When given examples of a creator's content, extract these dimensions:

**Vocabulary** — what words do they reach for? What would they never say? How formal or casual? Do they use slang, and which kind? Do they curse? Do they use filler words deliberately?

**Sentence rhythm** — short and punchy? Long and flowing? Fragments as emphasis? How do they use line breaks? Do they build momentum or stay staccato?

**Opening patterns** — how do they start? Direct statement? Question? Story drop? Address the audience? Jump straight into the point?

**Humor style** — dry/deadpan, self-deprecating, observational, absurdist, or none? How often does humor appear? Is it the main mode or occasional seasoning?

**CTA patterns** — how do they ask for engagement? "Follow for more" or subtle? Do they even do CTAs? How do they end posts?

**Emotional register** — enthusiastic, chill, intense, vulnerable, authoritative, conspiratorial? What's their default energy?

## Examples Over Descriptions

"I'm funny and relatable" tells you almost nothing. Five example captions tell you everything.

Always prefer analyzing actual content over self-descriptions. If you only have a self-description to work from, flag that the voice match will be approximate and ask for examples if possible.

When analyzing examples, quote specific phrases that capture the voice. "Notice how they always start with a one-word fragment" is more useful than "they have a punchy style."

## Authenticity Markers

The small patterns that make content feel like a specific person, not just a generic voice:

- Characteristic phrases they return to
- Specific emoji they always use (or never use)
- How they address their audience (name for the community? "you guys"? never address directly?)
- Topics they always come back to, even tangentially
- Structural tics — always end with a question? Always use numbered lists? Always include a callback?

These markers are what separate "sounds like a person" from "sounds like THAT person."

## Anti-patterns

**Generic influencer voice** — "Hey guys! So excited to share..." This is nobody's real voice. It's a template. If the content you're generating could be attributed to any creator, the voice matching has failed.
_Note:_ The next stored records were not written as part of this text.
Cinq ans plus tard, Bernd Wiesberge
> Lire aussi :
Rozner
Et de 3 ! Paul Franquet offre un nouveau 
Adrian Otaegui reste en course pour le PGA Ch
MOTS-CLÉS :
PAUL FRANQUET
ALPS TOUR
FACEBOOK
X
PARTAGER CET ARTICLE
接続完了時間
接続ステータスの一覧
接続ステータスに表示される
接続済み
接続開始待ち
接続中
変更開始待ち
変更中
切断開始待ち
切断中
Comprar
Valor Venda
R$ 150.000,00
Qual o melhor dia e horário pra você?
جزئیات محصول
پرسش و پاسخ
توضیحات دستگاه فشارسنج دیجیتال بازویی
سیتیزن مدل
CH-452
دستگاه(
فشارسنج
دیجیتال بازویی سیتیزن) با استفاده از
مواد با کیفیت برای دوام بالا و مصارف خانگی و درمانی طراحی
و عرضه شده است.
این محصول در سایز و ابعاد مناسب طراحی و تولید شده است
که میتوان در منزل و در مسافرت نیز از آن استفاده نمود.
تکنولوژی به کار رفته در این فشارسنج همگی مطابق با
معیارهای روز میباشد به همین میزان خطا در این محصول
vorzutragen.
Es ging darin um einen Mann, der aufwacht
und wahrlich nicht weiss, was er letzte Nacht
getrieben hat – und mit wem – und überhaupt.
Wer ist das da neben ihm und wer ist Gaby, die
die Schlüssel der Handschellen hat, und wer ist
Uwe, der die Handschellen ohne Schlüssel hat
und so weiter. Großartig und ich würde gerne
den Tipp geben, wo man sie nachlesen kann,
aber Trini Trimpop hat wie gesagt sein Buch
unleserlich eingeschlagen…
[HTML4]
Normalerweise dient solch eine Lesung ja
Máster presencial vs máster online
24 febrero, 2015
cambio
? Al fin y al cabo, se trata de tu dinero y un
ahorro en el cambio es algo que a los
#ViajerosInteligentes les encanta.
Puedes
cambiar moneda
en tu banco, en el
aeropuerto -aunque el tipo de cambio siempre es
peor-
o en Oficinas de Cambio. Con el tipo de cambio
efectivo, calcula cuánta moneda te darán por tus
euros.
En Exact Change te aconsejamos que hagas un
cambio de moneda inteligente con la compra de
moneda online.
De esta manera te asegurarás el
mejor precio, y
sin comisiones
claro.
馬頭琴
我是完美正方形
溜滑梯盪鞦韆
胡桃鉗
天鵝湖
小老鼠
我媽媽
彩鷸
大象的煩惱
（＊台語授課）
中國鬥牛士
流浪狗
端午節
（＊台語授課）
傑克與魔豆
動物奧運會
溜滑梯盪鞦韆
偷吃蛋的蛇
**Corporate casual** — reads like it was approved by a marketing team. Technically warm but substantively empty. "We're thrilled to announce..." energy.

**Over-optimization** — stripping personality to maximize engagement metrics. The quirks and rough edges ARE the voice. Smoothing them out makes content forgettable.

**Voice drift** — starting in the creator's voice but gradually reverting to default AI writing patterns. The longer the piece, the more this happens. Re-anchor to the original examples regularly. If you notice yourself drifting, stop and re-read the examples before continuing.